LinuxPerf.jl
LinuxPerf.jl copied to clipboard
Use prctl to enable/ disable perf for lower overhead
prctl will enable or disable all benches, so you need to close them after you're done with them otherwise you'll quickly have too many benches and you won't get any results out of your new ones (not sure if the old ones will give results).

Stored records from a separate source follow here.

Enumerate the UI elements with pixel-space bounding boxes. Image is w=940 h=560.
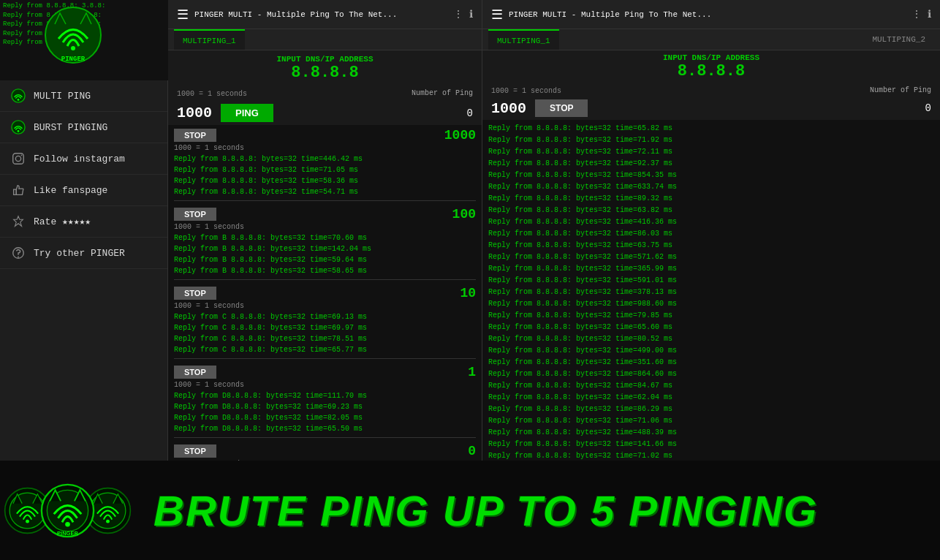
right-controls-top: 1000 = 1 seconds Number of Ping [482, 82, 940, 98]
ping-line-3-1: Reply from C 8.8.8.8: bytes=32 time=69.1… [174, 311, 476, 322]
timing-4: 1000 = 1 seconds [174, 381, 476, 389]
left-panel-header: ☰ PINGER MULTI - Multiple Ping To The Ne… [168, 0, 482, 29]
right-ping-output[interactable]: Reply from 8.8.8.8: bytes=32 time=65.82 … [482, 120, 940, 471]
banner-text: BRUTE PING UP TO 5 PINGING [146, 486, 818, 535]
stop-button-3[interactable]: STOP [174, 287, 216, 300]
right-count-display: 1000 [491, 100, 526, 117]
left-tab-1[interactable]: MULTIPING_1 [174, 29, 245, 50]
ping-line-3-3: Reply from C 8.8.8.8: bytes=32 time=78.5… [174, 333, 476, 344]
left-count-display: 1000 [177, 105, 212, 121]
left-input-label: INPUT DNS/IP ADDRESS [177, 55, 473, 64]
stop-button-4[interactable]: STOP [174, 366, 216, 379]
ping-line-3-4: Reply from C 8.8.8.8: bytes=32 time=65.7… [174, 344, 476, 355]
right-num-ping-label: Number of Ping [870, 86, 931, 94]
left-count-row: 1000 PING 0 [168, 102, 482, 125]
ping-count-10: 10 [460, 286, 476, 300]
right-ping-line-19: Reply from 8.8.8.8: bytes=32 time=80.52 … [488, 333, 934, 345]
ping-line-2-3: Reply from B 8.8.8.8: bytes=32 time=59.6… [174, 254, 476, 265]
right-ping-line-11: Reply from 8.8.8.8: bytes=32 time=63.75 … [488, 240, 934, 251]
ping-line-4-4: Reply from D8.8.8.8: bytes=32 time=65.50… [174, 423, 476, 434]
stop-button-5[interactable]: STOP [174, 444, 216, 458]
left-main-panel: ☰ PINGER MULTI - Multiple Ping To The Ne… [168, 0, 482, 461]
right-stop-button[interactable]: STOP [535, 99, 588, 117]
left-hamburger-icon[interactable]: ☰ [177, 7, 189, 23]
ping-line-3-2: Reply from C 8.8.8.8: bytes=32 time=69.9… [174, 322, 476, 333]
left-num-ping-value: 0 [467, 107, 473, 119]
right-ping-line-23: Reply from 8.8.8.8: bytes=32 time=84.67 … [488, 380, 934, 392]
sidebar-burst-pinging-label: BURST PINGING [34, 122, 107, 133]
left-input-section: INPUT DNS/IP ADDRESS 8.8.8.8 [168, 50, 482, 83]
ping-count-1000: 1000 [444, 128, 476, 143]
right-share-icon[interactable]: ⋮ [911, 8, 922, 20]
ping-line-1-1: Reply from 8.8.8.8: bytes=32 time=446.42… [174, 154, 476, 164]
left-timing: 1000 = 1 seconds [177, 86, 247, 99]
right-ping-line-2: Reply from 8.8.8.8: bytes=32 time=71.92 … [488, 135, 934, 146]
right-ping-line-4: Reply from 8.8.8.8: bytes=32 time=92.37 … [488, 158, 934, 170]
sidebar-item-burst-pinging[interactable]: BURST PINGING [0, 112, 167, 143]
stop-button-2[interactable]: STOP [174, 208, 216, 221]
ping-line-1-4: Reply from 8.8.8.8: bytes=32 time=54.71 … [174, 186, 476, 197]
svg-point-6 [18, 130, 20, 132]
left-share-icon[interactable]: ⋮ [453, 8, 463, 20]
svg-point-14 [26, 519, 29, 523]
right-count-group: 1000 STOP [491, 99, 588, 117]
sidebar-item-rate[interactable]: Rate ★★★★★ [0, 206, 167, 238]
right-tab-2-label: MULTIPING_2 [872, 35, 925, 44]
bottom-banner: PINGER BRUTE PING UP TO 5 PINGING [0, 461, 940, 560]
ping-section-1: STOP 1000 1000 = 1 seconds Reply from 8.… [174, 128, 476, 201]
timing-2: 1000 = 1 seconds [174, 223, 476, 231]
right-tab-2[interactable]: MULTIPING_2 [863, 29, 934, 50]
right-ping-line-5: Reply from 8.8.8.8: bytes=32 time=854.35… [488, 170, 934, 181]
right-count-row: 1000 STOP 0 [482, 98, 940, 120]
left-controls: 1000 = 1 seconds Number of Ping [168, 83, 482, 102]
rate-icon [10, 213, 26, 230]
right-ping-line-15: Reply from 8.8.8.8: bytes=32 time=378.13… [488, 287, 934, 298]
try-other-icon [10, 245, 26, 261]
svg-point-4 [18, 99, 20, 101]
svg-point-21 [106, 519, 110, 523]
right-hamburger-icon[interactable]: ☰ [491, 7, 503, 23]
right-info-icon[interactable]: ℹ [928, 8, 931, 20]
sidebar-multi-ping-label: MULTI PING [34, 91, 91, 102]
stop-button-1[interactable]: STOP [174, 129, 216, 142]
sidebar-item-multi-ping[interactable]: MULTI PING [0, 80, 167, 112]
left-ping-output[interactable]: STOP 1000 1000 = 1 seconds Reply from 8.… [168, 125, 482, 461]
right-tab-1[interactable]: MULTIPING_1 [488, 29, 559, 50]
sidebar-follow-instagram-label: Follow instagram [34, 154, 125, 164]
svg-point-8 [15, 156, 20, 161]
right-ping-line-3: Reply from 8.8.8.8: bytes=32 time=72.11 … [488, 146, 934, 158]
sidebar-rate-label: Rate ★★★★★ [34, 216, 91, 227]
right-ip-display: 8.8.8.8 [678, 62, 745, 80]
sidebar-item-like-fanspage[interactable]: Like fanspage [0, 175, 167, 206]
sidebar-try-other-label: Try other PINGER [34, 248, 125, 259]
sidebar-item-try-other[interactable]: Try other PINGER [0, 238, 167, 269]
right-ping-line-17: Reply from 8.8.8.8: bytes=32 time=79.85 … [488, 310, 934, 322]
timing-1: 1000 = 1 seconds [174, 144, 476, 152]
ping-count-100: 100 [452, 207, 476, 222]
ping-line-1-3: Reply from 8.8.8.8: bytes=32 time=58.36 … [174, 175, 476, 186]
right-main-panel: ☰ PINGER MULTI - Multiple Ping To The Ne… [482, 0, 940, 461]
instagram-icon [10, 151, 26, 167]
right-ping-line-9: Reply from 8.8.8.8: bytes=32 time=416.36… [488, 216, 934, 228]
ping-button[interactable]: PING [221, 104, 273, 122]
right-ping-line-21: Reply from 8.8.8.8: bytes=32 time=351.60… [488, 357, 934, 368]
left-info-icon[interactable]: ℹ [469, 8, 473, 20]
banner-logo-center: PINGER [40, 483, 95, 538]
right-num-ping-value: 0 [925, 102, 931, 114]
svg-text:PINGER: PINGER [61, 56, 86, 63]
ping-section-4: STOP 1 1000 = 1 seconds Reply from D8.8.… [174, 365, 476, 438]
right-ping-line-20: Reply from 8.8.8.8: bytes=32 time=499.00… [488, 345, 934, 357]
ping-section-3: STOP 10 1000 = 1 seconds Reply from C 8.… [174, 286, 476, 359]
ping-section-2: STOP 100 1000 = 1 seconds Reply from B 8… [174, 207, 476, 280]
right-ping-line-22: Reply from 8.8.8.8: bytes=32 time=864.60… [488, 368, 934, 380]
ping-line-2-4: Reply from B 8.8.8.8: bytes=32 time=58.6… [174, 265, 476, 276]
left-tab-1-label: MULTIPING_1 [183, 37, 236, 45]
right-ping-line-10: Reply from 8.8.8.8: bytes=32 time=86.03 … [488, 228, 934, 240]
sidebar-item-follow-instagram[interactable]: Follow instagram [0, 143, 167, 175]
ping-section-5: STOP 0 1000 = 1 seconds Reply from D8.8.… [174, 444, 476, 461]
timing-3: 1000 = 1 seconds [174, 302, 476, 310]
right-ping-line-8: Reply from 8.8.8.8: bytes=32 time=63.82 … [488, 205, 934, 216]
left-ip-display: 8.8.8.8 [177, 64, 473, 82]
ping-line-2-1: Reply from B 8.8.8.8: bytes=32 time=70.6… [174, 232, 476, 243]
right-ping-line-13: Reply from 8.8.8.8: bytes=32 time=365.99… [488, 263, 934, 275]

So I added close as an export, enable!, disable! are still useful so I haven't removed them.
Current
julia> @pstats nothing
━━━━━━━━━━━━━━━━━━━━━━━━━━━━━━━━━━━━━━━━━━━
┌ cpu-cycles 3.94e+03 100.0% # 0.0 cycles per ns
│ stalled-cycles-frontend 9.30e+02 100.0% # 23.6% of cycles
└ stalled-cycles-backend 3.73e+02 100.0% # 9.5% of cycles
┌ instructions 1.13e+03 100.0% # 0.3 insns per cycle
│ branch-instructions 2.46e+02 100.0% # 21.8% of insns
└ branch-misses 7.70e+01 100.0% # 31.3% of branch insns
┌ task-clock 1.20e+05 100.0% # 120.0 μs
│ context-switches 0.00e+00 100.0%
│ cpu-migrations 0.00e+00 100.0%
└ page-faults 0.00e+00 100.0%
━━━━━━━━━━━━━━━━━━━━━━━━━━━━━━━━━━━━━━━━━━━
New
julia> @pstats nothing
━━━━━━━━━━━━━━━━━━━━━━━━━━━━━━━━━━━━━━━━━━━
┌ cpu-cycles 1.22e+02 100.0% # 0.0 cycles per ns
│ stalled-cycles-frontend 3.00e+01 100.0% # 24.6% of cycles
└ stalled-cycles-backend 2.00e+00 100.0% # 1.6% of cycles
┌ instructions 1.50e+01 100.0% # 0.1 insns per cycle
│ branch-instructions 4.00e+00 100.0% # 26.7% of insns
└ branch-misses 3.00e+00 100.0% # 75.0% of branch insns
┌ task-clock 1.09e+05 100.0% # 109.0 μs
│ context-switches 0.00e+00 100.0%
│ cpu-migrations 0.00e+00 100.0%
└ page-faults 0.00e+00 100.0%
━━━━━━━━━━━━━━━━━━━━━━━━━━━━━━━━━━━━━━━━━━━
The overhead could be lowered further by bypassing libc entirely but I don't think there would be a way to make this crossplatform in julia:
enable_all!() = Base.llvmcall("""
%a = call i32 asm sideeffect "syscall", "={rax},{rax},{rdi},~{rcx},~{r11},~{memory}"(i64 157, i32 32)
ret i32 %a
""", Int32, Tuple{})
disable_all!() = Base.llvmcall("""
%a = call i32 asm sideeffect "syscall", "={rax},{rax},{rdi},~{rcx},~{r11},~{memory}"(i64 157, i32 31)
ret i32 %a
""", Int32, Tuple{})
which gives
julia> @pstats nothing
━━━━━━━━━━━━━━━━━━━━━━━━━━━━━━━━━━━━━━━━━━━
┌ cpu-cycles 3.30e+01 100.0% # 0.0 cycles per ns
│ stalled-cycles-frontend 2.00e+00 100.0% # 6.1% of cycles
└ stalled-cycles-backend 1.70e+01 100.0% # 51.5% of cycles
┌ instructions 3.00e+00 100.0% # 0.1 insns per cycle
│ branch-instructions 1.00e+00 100.0% # 33.3% of insns
└ branch-misses 1.00e+00 100.0% # 100.0% of branch insns
┌ task-clock 1.01e+05 100.0% # 100.5 μs
│ context-switches 0.00e+00 100.0%
│ cpu-migrations 0.00e+00 100.0%
└ page-faults 0.00e+00 100.0%
━━━━━━━━━━━━━━━━━━━━━━━━━━━━━━━━━━━━━━━━━━━
I forgot to check if prctl returns an error code, I'll add that in a bit.
Any objections to me merging this and tagging a new release?